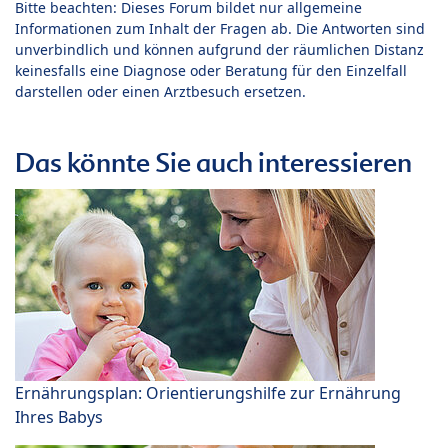
Bitte beachten: Dieses Forum bildet nur allgemeine
Informationen zum Inhalt der Fragen ab. Die Antworten sind
unverbindlich und können aufgrund der räumlichen Distanz
keinesfalls eine Diagnose oder Beratung für den Einzelfall
darstellen oder einen Arztbesuch ersetzen.
Das könnte Sie auch interessieren
Ernährungsplan: Orientierungshilfe zur Ernährung
Ihres Babys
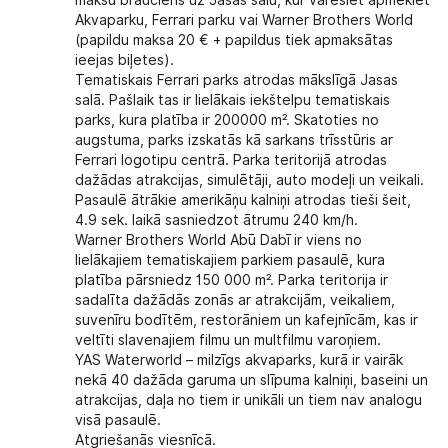
maksu brauciens uz Jasas salu, kur varēsiet apmeklēt
Akvaparku, Ferrari parku vai Warner Brothers World
(papildu maksa 20 € + papildus tiek apmaksātas
ieejas biļetes).
Tematiskais Ferrari parks atrodas mākslīgā Jasas
salā. Pašlaik tas ir lielākais iekštelpu tematiskais
parks, kura platība ir 200000 m². Skatoties no
augstuma, parks izskatās kā sarkans trīsstūris ar
Ferrari logotipu centrā. Parka teritorijā atrodas
dažādas atrakcijas, simulētāji, auto modeļi un veikali.
Pasaulē ātrākie amerikāņu kalniņi atrodas tieši šeit,
4.9 sek. laikā sasniedzot ātrumu 240 km/h.
Warner Brothers World Abū Dabī ir viens no
lielākajiem tematiskajiem parkiem pasaulē, kura
platība pārsniedz 150 000 m². Parka teritorija ir
sadalīta dažādās zonās ar atrakcijām, veikaliem,
suvenīru bodītēm, restorāniem un kafejnīcām, kas ir
veltīti slavenajiem filmu un multfilmu varoņiem.
YAS Waterworld – milzīgs akvaparks, kurā ir vairāk
nekā 40 dažāda garuma un slīpuma kalniņi, baseini un
atrakcijas, daļa no tiem ir unikāli un tiem nav analogu
visā pasaulē.
Atgriešanās viesnīcā.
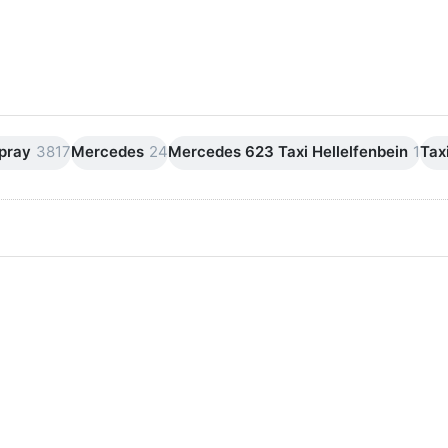
pray
3817
Mercedes
24
Mercedes 623 Taxi Hellelfenbein
1
Tax
rücken Sie
Drücken Sie
ER für mehr
ENTER für
ptionen zu
mehr
Auto-K
Optionen zu
osionsschutz-
AutoK
rundierung
Kunststoff-
braun 150ml
Haftvermittler
Lackspray
150ml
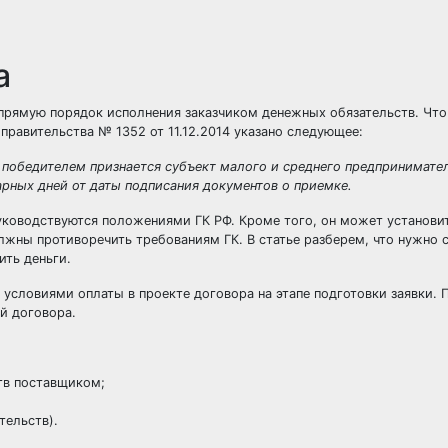
а
прямую порядок исполнения заказчиком денежных обязательств. Что
 правительства № 1352 от 11.12.2014 указано следующее:
 победителем признается субъект малого и среднего предпринимател
рных дней от даты подписания документов о приемке.
 руководствуются положениями ГК РФ. Кроме того, он может установи
лжны противоречить требованиям ГК. В статье разберем, что нужно 
ить деньги.
условиями оплаты в проекте договора на этапе подготовки заявки. 
й договора.
тв поставщиком;
тельств).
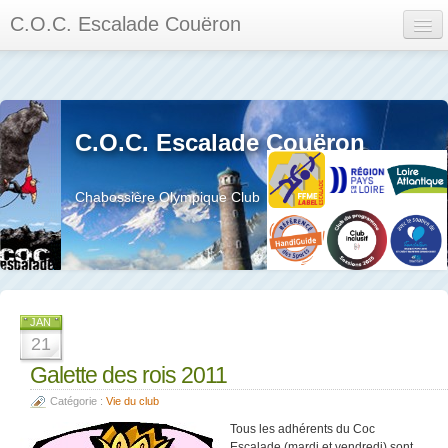
C.O.C. Escalade Couëron
Mon Espace
Calendrier des événements et des compétitions
C.O.C. Escalade Couëron
Les membres
Les séances
Chabossière Olympique Club
Privée
La salle et le mur
Assemblée générales et réglement interieur
JAN
21
Galette des rois 2011
Catégorie :
Vie du club
?
Tous les adhérents du Coc
Escalade (mardi et vendredi) sont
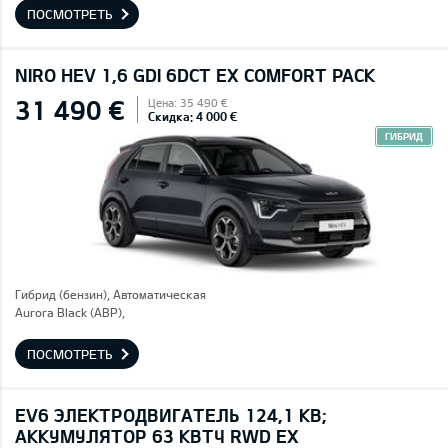
ПОСМОТРЕТЬ
NIRO HEV 1,6 GDI 6DCT EX COMFORT PACK
31 490 €
Цена: 35 490 €
Скидка: 4 000 €
ГИБРИД
Гибрид (бензин), Автоматическая
Aurora Black (ABP),
ПОСМОТРЕТЬ
EV6 ЭЛЕКТРОДВИГАТЕЛЬ 124,1 КВ;
AККУМУЛЯТОР 63 КВТЧ RWD EX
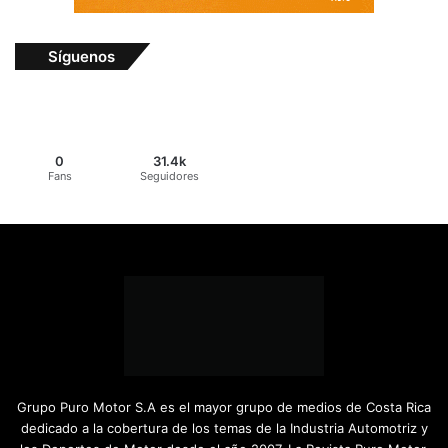
Síguenos
0
31.4k
Fans
Seguidores
Grupo Puro Motor S.A es el mayor grupo de medios de Costa Rica
dedicado a la cobertura de los temas de la Industria Automotriz y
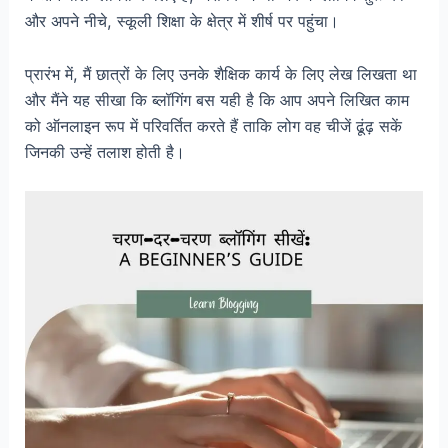
और अपने नीचे, स्कूली शिक्षा के क्षेत्र में शीर्ष पर पहुंचा।
प्रारंभ में, मैं छात्रों के लिए उनके शैक्षिक कार्य के लिए लेख लिखता था
और मैंने यह सीखा कि ब्लॉगिंग बस यही है कि आप अपने लिखित काम
को ऑनलाइन रूप में परिवर्तित करते हैं ताकि लोग वह चीजें ढूंढ़ सकें
जिनकी उन्हें तलाश होती है।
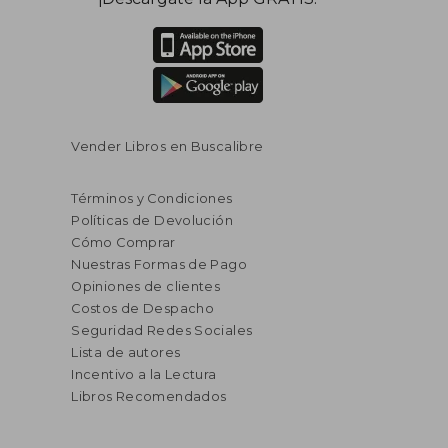
Vender Libros en Buscalibre
Términos y Condiciones
Políticas de Devolución
Cómo Comprar
Nuestras Formas de Pago
Opiniones de clientes
Costos de Despacho
Seguridad Redes Sociales
Lista de autores
Incentivo a la Lectura
Libros Recomendados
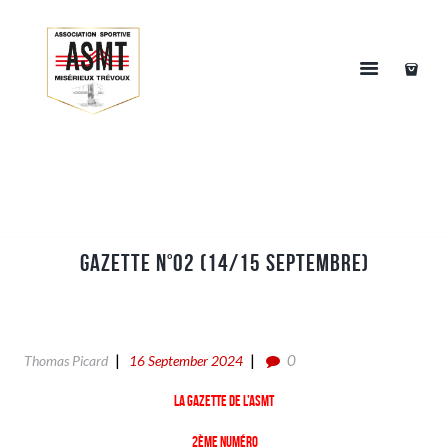
Gazette n°02 (14/15 Septembre)
0
Thomas Picard
16 September 2024
La gazette de l’ASMT
2ème numéro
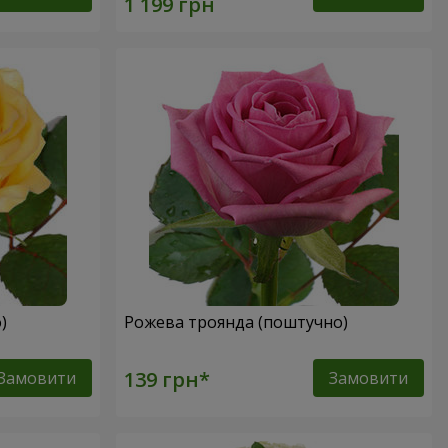
о)
Рожева троянда (поштучно)
Замовити
Замовити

= Aim of the exercise =
Across the records, how many lines contain "Parka"? Only the number should be given.

= Task response =
2